Is this normal? or could it be some hardware issues?



This is not a hardware issue or a bug.

The reason that it is taking so long is that it is doing a secure wipe of the entire hard disk by filling it with random data. The reason that this is being done, from a security standpoint is that it prevents attackers from being able to determine which parts of the disk actually contain your encrypted data, and which contain nothing (because well-encrypted data should be indistinguishable from random data). Unfortunately, security isn't always convenient and this takes an extremely long time (it can take more than 24 hours on larger disks).

However, if you don't care about wiping the disk, then you can select the (poorly labeled) "cancel" button, which will not cancel the installation, but will just cancel the wiping step, and continue on setting up your encrypted volume, albeit possibly at the expense of security.

  • 1
    However, in my opinion it is a (usability) bug that the installer doesn't warn people before this process begins that "Hey, did you know you might be sitting here for 20+ hours waiting for this next step to finish?" ... It's also a usability bug that the button to skip the step is called "Cancel" (it should say "Skip this step" instead). – J. Taylor Sep 17 '14 at 5:19
  • The accepted answer on this thread explains the reasoning for this process in much more detail: security.stackexchange.com/questions/26594/… – J. Taylor Sep 17 '14 at 6:56
  • Please mark this answer accepted and save some time for the next person to come here.. Debian 7 and still the case.. – amyassin Mar 29 '15 at 16:22

Possibly. If I recall correctly, debian copies debug output to console #2 or #3. Hit control-alt-F2 (or F3) to drop out of graphics mode and see if there's any error messages cropping up.

I agree, though - nine hours sounds wrong.

  • I tried opening a new console (#2, #3), however, all I get is a clean console ready to use debian# – Mike Sullivan Jun 7 '11 at 12:49
  • Go through #1 through #4; one of them should be the debug output. – Shadur Jun 7 '11 at 13:26

I assume this is also true for Debian 6 (I haven't confirmed it), but by default Debian 5 will do a cryptographically secure erase when setting up an encrypted partition. This takes a long time, and might account for your 9 hour install.
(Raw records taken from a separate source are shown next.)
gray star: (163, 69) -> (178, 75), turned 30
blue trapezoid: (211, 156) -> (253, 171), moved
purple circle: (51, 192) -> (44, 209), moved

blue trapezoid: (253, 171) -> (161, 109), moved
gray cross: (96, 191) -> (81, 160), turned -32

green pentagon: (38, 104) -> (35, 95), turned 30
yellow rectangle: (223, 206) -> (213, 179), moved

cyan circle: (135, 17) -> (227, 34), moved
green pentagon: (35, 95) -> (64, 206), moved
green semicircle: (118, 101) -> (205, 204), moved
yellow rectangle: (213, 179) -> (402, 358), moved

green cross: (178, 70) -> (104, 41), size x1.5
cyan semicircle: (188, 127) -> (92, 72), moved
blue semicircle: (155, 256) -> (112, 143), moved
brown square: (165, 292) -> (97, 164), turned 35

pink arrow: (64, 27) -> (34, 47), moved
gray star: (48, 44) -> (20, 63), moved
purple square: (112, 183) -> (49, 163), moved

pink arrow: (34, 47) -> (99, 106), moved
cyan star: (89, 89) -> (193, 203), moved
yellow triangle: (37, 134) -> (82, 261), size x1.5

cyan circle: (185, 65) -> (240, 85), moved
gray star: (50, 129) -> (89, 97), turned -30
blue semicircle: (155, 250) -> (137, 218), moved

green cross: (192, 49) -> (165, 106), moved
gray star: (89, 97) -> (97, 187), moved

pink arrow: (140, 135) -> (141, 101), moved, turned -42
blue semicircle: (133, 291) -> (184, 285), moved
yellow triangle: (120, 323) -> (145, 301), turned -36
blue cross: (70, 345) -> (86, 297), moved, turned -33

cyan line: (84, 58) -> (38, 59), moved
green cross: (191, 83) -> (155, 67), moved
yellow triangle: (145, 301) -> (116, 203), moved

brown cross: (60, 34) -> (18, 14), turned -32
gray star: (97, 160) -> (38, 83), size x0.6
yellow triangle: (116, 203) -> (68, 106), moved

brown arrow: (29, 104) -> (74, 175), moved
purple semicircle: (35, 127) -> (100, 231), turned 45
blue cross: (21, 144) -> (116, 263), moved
If you partition manually, you can tell it to skip that step and it will finish much faster, with the the caveat that there may be remnants of the old data still in the unused areas of the disk.


Though this might seem like necroposting it is still quite relevant and a problem I ran in to myself recently with the current stable release of Debian. My 1 terabyte drive took a day and a half to wipe.

In Debian 7 (Wheezy) when setup says it is "erasing the disk" - the part that takes so long - you can safely hit cancel to proceed to the next step which is selecting your password. Other "cancel buttons" in the Debian setup process typically cancel the entire installation, but not this one. I have not tested this on any versions other than Wheezy.

NOTE: this of course means that you are skipping the step that writes random data over the disk, and defeating the security that provides. Frankly, if you are not concerned about the privacy of that data then by all means just cancel the wipe. S.


I can confirm this on Debian 7. I have a 500GB HDD and it took 3 hours for just approx. 13% of the full capacity. When something like this happens my advice is to ask yourself "Do I really need an encrypted LVM?". If you have some important data that you want to preserve from unwanted access, you can encrypt the data separately.

Also note that CPU and type of storage are very important here. My computer is pretty old hence encrypting things takes longer than on a modern machine.